> **What the exercise asks**
Without pictures, retype the following entries exactly.

Working data below:

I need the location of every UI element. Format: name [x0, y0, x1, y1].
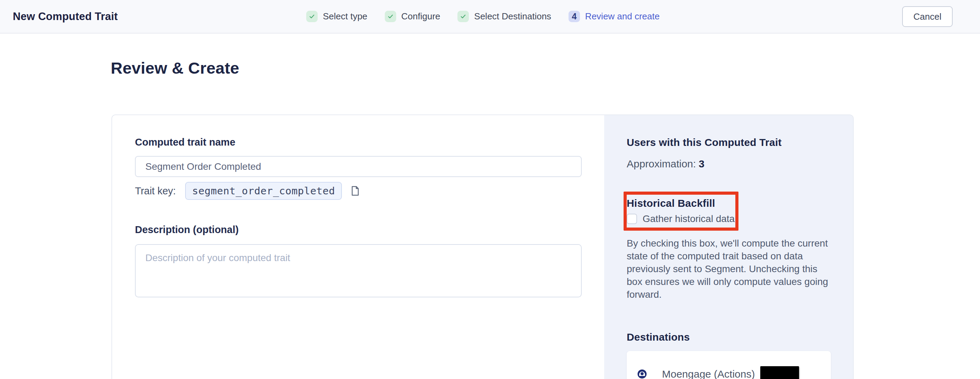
gather-historical-label: Gather historical data: [643, 213, 735, 224]
backfill-description: By checking this box, we'll compute the …: [627, 237, 831, 301]
cancel-button[interactable]: Cancel: [902, 6, 953, 27]
check-icon: [385, 11, 396, 22]
trait-name-input[interactable]: [135, 156, 582, 177]
moengage-logo-icon: [637, 369, 647, 379]
step-select-destinations[interactable]: Select Destinations: [457, 11, 551, 22]
trait-key-label: Trait key:: [135, 186, 176, 197]
redacted-text-block: [760, 366, 799, 379]
step-label: Review and create: [585, 11, 660, 22]
step-number-badge: 4: [568, 11, 580, 22]
summary-panel: Users with this Computed Trait Approxima…: [604, 115, 854, 379]
approximation-line: Approximation:3: [627, 158, 831, 170]
gather-historical-row: Gather historical data: [627, 213, 745, 224]
step-label: Select type: [323, 11, 368, 22]
users-heading: Users with this Computed Trait: [627, 136, 831, 148]
description-label: Description (optional): [135, 224, 582, 235]
top-bar: New Computed Trait Select type Configure…: [0, 0, 980, 33]
trait-key-value-badge: segment_order_completed: [185, 182, 342, 200]
review-card: Computed trait name Trait key: segment_o…: [111, 114, 854, 379]
destination-name: Moengage (Actions): [662, 368, 755, 379]
gather-historical-checkbox[interactable]: [627, 214, 637, 224]
copy-icon[interactable]: [351, 186, 360, 196]
step-configure[interactable]: Configure: [385, 11, 441, 22]
step-review-and-create[interactable]: 4 Review and create: [568, 11, 660, 22]
backfill-heading: Historical Backfill: [627, 197, 745, 209]
step-select-type[interactable]: Select type: [306, 11, 368, 22]
description-textarea[interactable]: [135, 244, 582, 297]
check-icon: [306, 11, 318, 22]
main-content: Review & Create Computed trait name Trai…: [0, 59, 980, 78]
approximation-label: Approximation:: [627, 158, 696, 170]
window-title: New Computed Trait: [13, 0, 118, 33]
destinations-heading: Destinations: [627, 331, 831, 343]
check-icon: [457, 11, 469, 22]
wizard-stepper: Select type Configure Select Destination…: [306, 0, 660, 33]
trait-key-row: Trait key: segment_order_completed: [135, 182, 582, 200]
step-label: Configure: [401, 11, 441, 22]
step-label: Select Destinations: [474, 11, 551, 22]
trait-name-label: Computed trait name: [135, 136, 582, 148]
form-panel: Computed trait name Trait key: segment_o…: [112, 115, 604, 379]
historical-backfill-section: Historical Backfill Gather historical da…: [627, 197, 745, 224]
approximation-value: 3: [698, 158, 705, 170]
destination-item[interactable]: Moengage (Actions): [627, 351, 831, 379]
page-title: Review & Create: [111, 59, 980, 78]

End of Working data.

> **Response box**
I need the location of every UI element. Format: name [x0, y0, x1, y1].
gather-historical-label: Gather historical data: [643, 213, 735, 224]
backfill-description: By checking this box, we'll compute the …: [627, 237, 831, 301]
cancel-button[interactable]: Cancel: [902, 6, 953, 27]
check-icon: [385, 11, 396, 22]
trait-name-input[interactable]: [135, 156, 582, 177]
moengage-logo-icon: [637, 369, 647, 379]
step-select-destinations[interactable]: Select Destinations: [457, 11, 551, 22]
trait-key-label: Trait key:: [135, 186, 176, 197]
redacted-text-block: [760, 366, 799, 379]
step-label: Review and create: [585, 11, 660, 22]
step-number-badge: 4: [568, 11, 580, 22]
summary-panel: Users with this Computed Trait Approxima…: [604, 115, 854, 379]
approximation-line: Approximation:3: [627, 158, 831, 170]
gather-historical-row: Gather historical data: [627, 213, 745, 224]
step-label: Select type: [323, 11, 368, 22]
users-heading: Users with this Computed Trait: [627, 136, 831, 148]
description-label: Description (optional): [135, 224, 582, 235]
top-bar: New Computed Trait Select type Configure…: [0, 0, 980, 33]
trait-key-value-badge: segment_order_completed: [185, 182, 342, 200]
review-card: Computed trait name Trait key: segment_o…: [111, 114, 854, 379]
destination-name: Moengage (Actions): [662, 368, 755, 379]
gather-historical-checkbox[interactable]: [627, 214, 637, 224]
copy-icon[interactable]: [351, 186, 360, 196]
step-configure[interactable]: Configure: [385, 11, 441, 22]
step-review-and-create[interactable]: 4 Review and create: [568, 11, 660, 22]
backfill-heading: Historical Backfill: [627, 197, 745, 209]
step-select-type[interactable]: Select type: [306, 11, 368, 22]
description-textarea[interactable]: [135, 244, 582, 297]
check-icon: [306, 11, 318, 22]
main-content: Review & Create Computed trait name Trai…: [0, 59, 980, 78]
approximation-label: Approximation:: [627, 158, 696, 170]
window-title: New Computed Trait: [13, 0, 118, 33]
destinations-heading: Destinations: [627, 331, 831, 343]
check-icon: [457, 11, 469, 22]
wizard-stepper: Select type Configure Select Destination…: [306, 0, 660, 33]
trait-key-row: Trait key: segment_order_completed: [135, 182, 582, 200]
step-label: Configure: [401, 11, 441, 22]
step-label: Select Destinations: [474, 11, 551, 22]
trait-name-label: Computed trait name: [135, 136, 582, 148]
form-panel: Computed trait name Trait key: segment_o…: [112, 115, 604, 379]
historical-backfill-section: Historical Backfill Gather historical da…: [627, 197, 745, 224]
approximation-value: 3: [698, 158, 705, 170]
destination-item[interactable]: Moengage (Actions): [627, 351, 831, 379]
page-title: Review & Create: [111, 59, 980, 78]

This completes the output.